The (non-existent) Fates Again
Friday, November 12th, 2010The same (non-existent) fates which interrupted Wednesday’s post have struck again.
OK, it wasn’t really the fates. One problem with one-man-band web sites like this is that we all have personal obligations outweighing our professional duties from time to time.
Yesterday was one of those times.
To be candid (candor always having been one of the goals here), the fact that yesterday was a day (and perhaps one of the last of the year) in which sitting in front of the computer seemed almost a sacrilege played a role.
Because the topic of the planned post is delicate and complicated, more than usual care is required. So one more postponement. It will be here Monday, honest to Betsy (or to whomever one wishes to be honest).
For now, just a couple of updates on previously mentioned matters.
Earlier this week, Windsor Superior Court Judge Katherine Hayes ruled on the case mentioned twice before here (most recently this one) on whether Hartford police had to release records concerning the incident last May in which they pepper-sprayed and handcuffed a man in his own house.
It was what might be called a split decision. The judge ordered the town to turn over the records about what happened after police decided not to charge the man, Wayne Burwell, but not the records about what happened earlier (the pepper-spraying, the hand-cuffing).
There is insufficient legal expertise here to justify commenting on whether the judge ruled according to law. But no expertise is needed to wonder whether Vermont law, or its application or both are consistent with transparent government.
Another recent post (Vermont’s Fine Whine, October 15) noted that the state’s economy was in remarkably good shape, especially considering its rural make-up, and the fact that in today’s economy. “the advantages go to concentration and consolidation.”
Two new and possibly disturbing pieces of evidence to support that conclusion – the possible impending demise of the small-town post office and the small-town drug store.

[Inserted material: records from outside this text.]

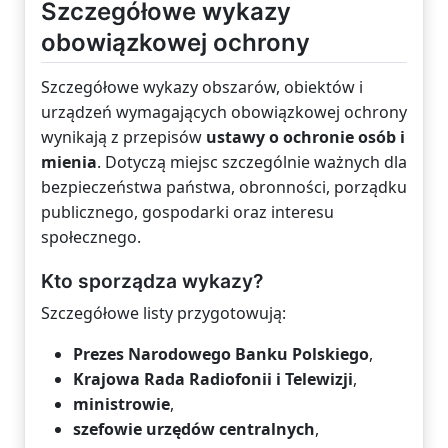
Szczegółowe wykazy
obowiązkowej ochrony
Szczegółowe wykazy obszarów, obiektów i
urządzeń wymagających obowiązkowej ochrony
wynikają z przepisów
ustawy o ochronie osób i
mienia
. Dotyczą miejsc szczególnie ważnych dla
bezpieczeństwa państwa, obronności, porządku
publicznego, gospodarki oraz interesu
społecznego.
Kto sporządza wykazy?
Szczegółowe listy przygotowują:
Prezes Narodowego Banku Polskiego
,
Krajowa Rada Radiofonii i Telewizji
,
ministrowie
,
szefowie urzędów centralnych
,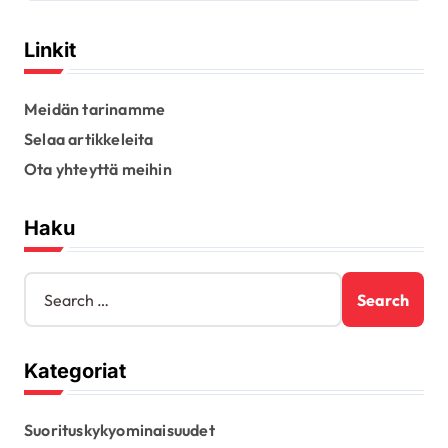
Linkit
Meidän tarinamme
Selaa artikkeleita
Ota yhteyttä meihin
Haku
S
e
a
r
Kategoriat
c
h
f
Suorituskykyominaisuudet
o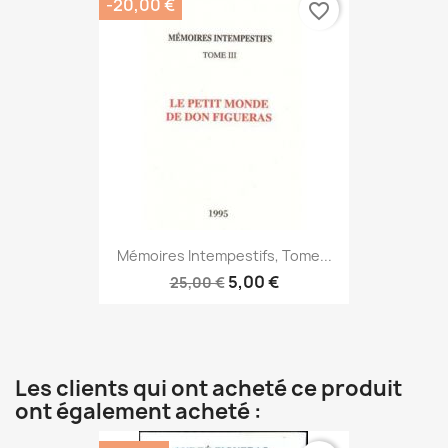
-20,00 €
favorite_border
Mémoires Intempestifs, Tome...
5,00 €
25,00 €
Les clients qui ont acheté ce produit
ont également acheté :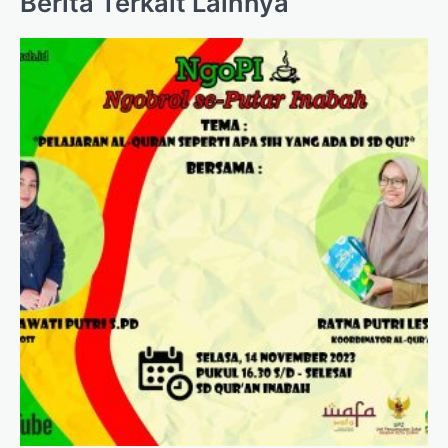
Berita Terkait Lainnya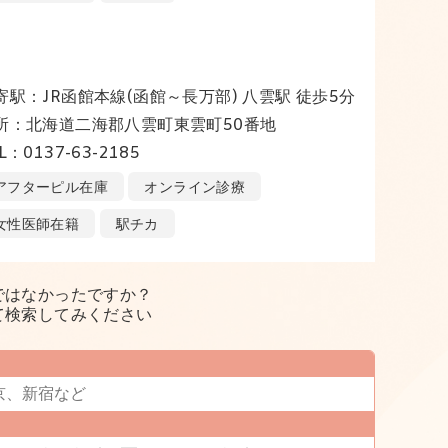
寄駅：JR函館本線(函館～長万部) 八雲駅 徒歩5分
所：北海道二海郡八雲町東雲町50番地
L：0137-63-2185
アフターピル在庫
オンライン診療
女性医師在籍
駅チカ
ではなかったですか？
て検索してみください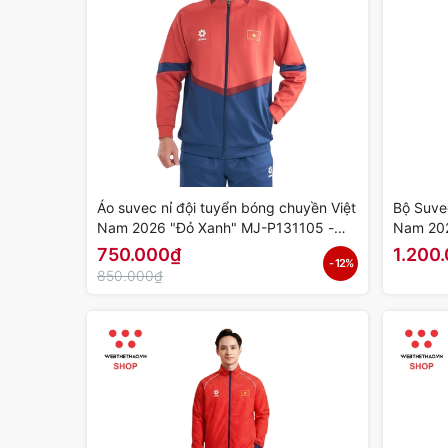
Áo suvec nỉ đội tuyển bóng chuyền Việt
Bộ Suve
Nam 2026 "Đỏ Xanh" MJ-P131105 -
Nam 202
Hàng Chính Hãng
Chính H
750.000₫
1.200
- 12%
850.000₫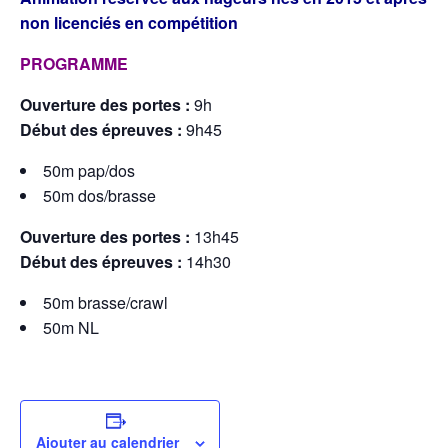
non licenciés en compétition
PROGRAMME
Ouverture des portes :
9h
Début des épreuves :
9h45
50m pap/dos
50m dos/brasse
Ouverture des portes :
13h45
Début des épreuves :
14h30
50m brasse/crawl
50m NL
Ajouter au calendrier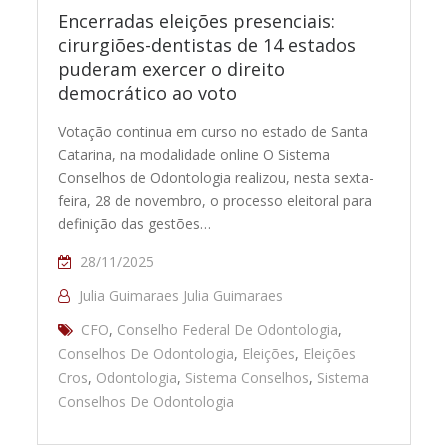
Encerradas eleições presenciais:
cirurgiões-dentistas de 14 estados
puderam exercer o direito
democrático ao voto
Votação continua em curso no estado de Santa
Catarina, na modalidade online O Sistema
Conselhos de Odontologia realizou, nesta sexta-
feira, 28 de novembro, o processo eleitoral para
definição das gestões…
28/11/2025
Julia Guimaraes Julia Guimaraes
CFO
,
Conselho Federal De Odontologia
,
Conselhos De Odontologia
,
Eleições
,
Eleições
Cros
,
Odontologia
,
Sistema Conselhos
,
Sistema
Conselhos De Odontologia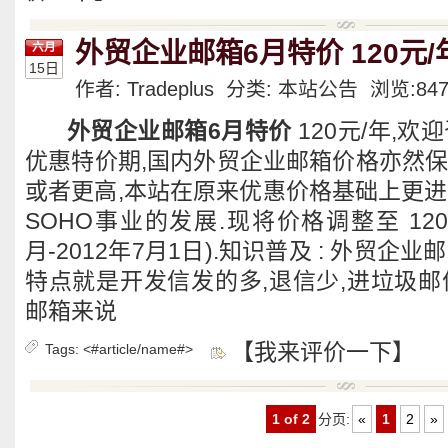
外贸企业邮箱6月特价 120元/
六月
15日
作者: Tradeplus 分类:
本站公告
浏览:
84
外贸企业邮箱6月特价
120元/年,
优惠特价期,国内外贸企业邮箱价格亦然保持在
或者更高,本站在原来优惠价格基础上更进
SOHO事业的发展.现将价格调整至 120元/
月-2012年7月1日).知识普及 : 外贸企
特点就是开发信发的多,退信少,进垃圾邮
邮箱来说
【我来评价一下】
Tags:
<#article/name#>
1 of 2
分页:
«
1
2
»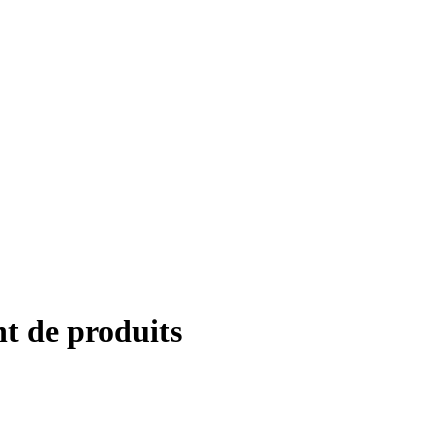
t de produits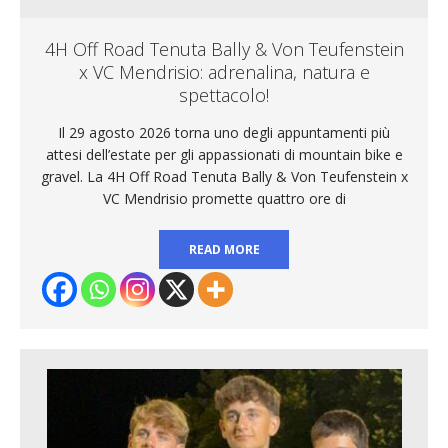
4H Off Road Tenuta Bally & Von Teufenstein
x VC Mendrisio: adrenalina, natura e
spettacolo!
Il 29 agosto 2026 torna uno degli appuntamenti più
attesi dell’estate per gli appassionati di mountain bike e
gravel. La 4H Off Road Tenuta Bally & Von Teufenstein x
VC Mendrisio promette quattro ore di
READ MORE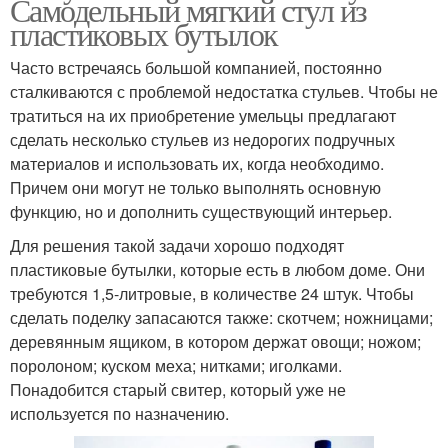
Самодельный мягкий стул из
пластиковых бутылок
Часто встречаясь большой компанией, постоянно
сталкиваются с проблемой недостатка стульев. Чтобы не
тратиться на их приобретение умельцы предлагают
сделать несколько стульев из недорогих подручных
материалов и использовать их, когда необходимо.
Причем они могут не только выполнять основную
функцию, но и дополнить существующий интерьер.
Для решения такой задачи хорошо подходят
пластиковые бутылки, которые есть в любом доме. Они
требуются 1,5-литровые, в количестве 24 штук. Чтобы
сделать поделку запасаются также: скотчем; ножницами;
деревянным ящиком, в котором держат овощи; ножом;
поролоном; куском меха; нитками; иголками.
Понадобится старый свитер, который уже не
используется по назначению.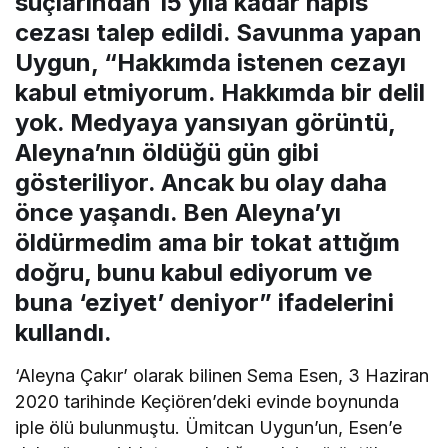
suçlarından 15 yıla kadar hapis
cezası talep edildi. Savunma yapan
Uygun, “Hakkımda istenen cezayı
kabul etmiyorum. Hakkımda bir delil
yok. Medyaya yansıyan görüntü,
Aleyna’nın öldüğü gün gibi
gösteriliyor. Ancak bu olay daha
önce yaşandı. Ben Aleyna’yı
öldürmedim ama bir tokat attığım
doğru, bunu kabul ediyorum ve
buna ‘eziyet’ deniyor” ifadelerini
kullandı.
‘Aleyna Çakır’ olarak bilinen Sema Esen, 3 Haziran
2020 tarihinde Keçiören’deki evinde boynunda
iple ölü bulunmuştu. Ümitcan Uygun’un, Esen’e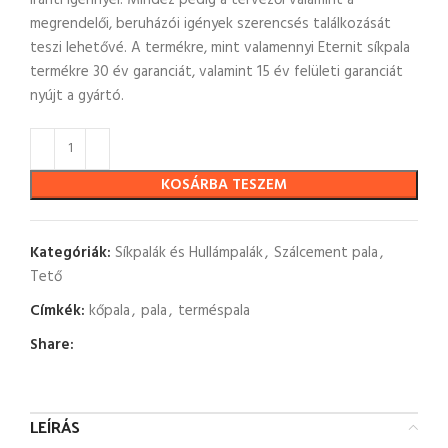
megrendelői, beruházói igények szerencsés találkozását
teszi lehetővé. A termékre, mint valamennyi Eternit síkpala
termékre 30 év garanciát, valamint 15 év felületi garanciát
nyújt a gyártó.
KOSÁRBA TESZEM
Kategóriák:
Síkpalák és Hullámpalák
,
Szálcement pala
,
Tető
Címkék:
kőpala
,
pala
,
terméspala
Share:
LEÍRÁS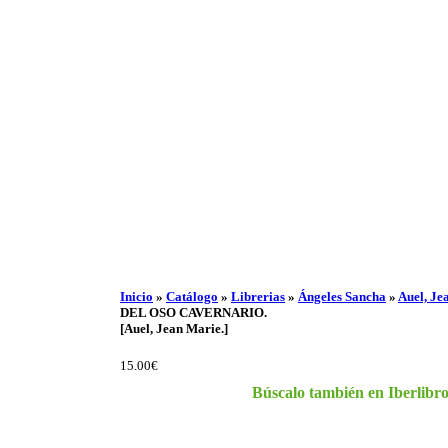
Inicio
»
Catálogo
»
Librerias
»
Ángeles Sancha
»
Auel, Je
DEL OSO CAVERNARIO.
[Auel, Jean Marie.]
15.00€
Búscalo también en Iberlib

According to a story in this week’s Chronicle in Orleans County (not available on its web site), a bill in Congress would allow the Postal Service to shut down small post offices that don’t pay their way.
No closures appear imminent, but according to the article, 30 small-town post offices in Vermont have not replaced postmasters or postmistresses who have retired, died, or quit. The post offices are not vacant, but are being run by an “officer in charge” without the postmaster title.
That’s not proof the Postal Service plans to shut down those facilities. But it is what it would do if shutting them down was the plan.
Meanwhile, the state’s independent pharmacists are circulating petitions urging support of two bills in Congress that would counter the practice by some insurance companies, big pharmacy chains, and pharmacy benefit managers to convince customers to buy their drugs only from the big chains or from on-line services.
The local druggists admit that there is a powerful incentive for consumers to forsake them and buy from the big guys – it’s cheaper. Sometimes a lot cheaper. Sometimes so much cheaper than the local druggists wonder whether some of the prices are so low that the chains are losing money on the drugs just to attract the customers and put the independent pharmacies out of business.
That’s entirely unproven, but it wouldn’t be unprecedented in the history of American business.
The price – and sometimes home delivery – make it quite sensible for people to buy their drugs from the chains and the on-line services. But sometimes a slew of reasonable individual decisions can have a social cost. A small town drug store is often also a coffee bar or café, a social center, a reason for people to come into town where they might visit other stores. Some of these stores could probably hang on without the pharmacy; others won’t, and where a town has neither a drug store nor a post office, how long will it remain a town at all, other than legally?
In a fast-moving world, trying to stay alive in the slow lane isn’t easy.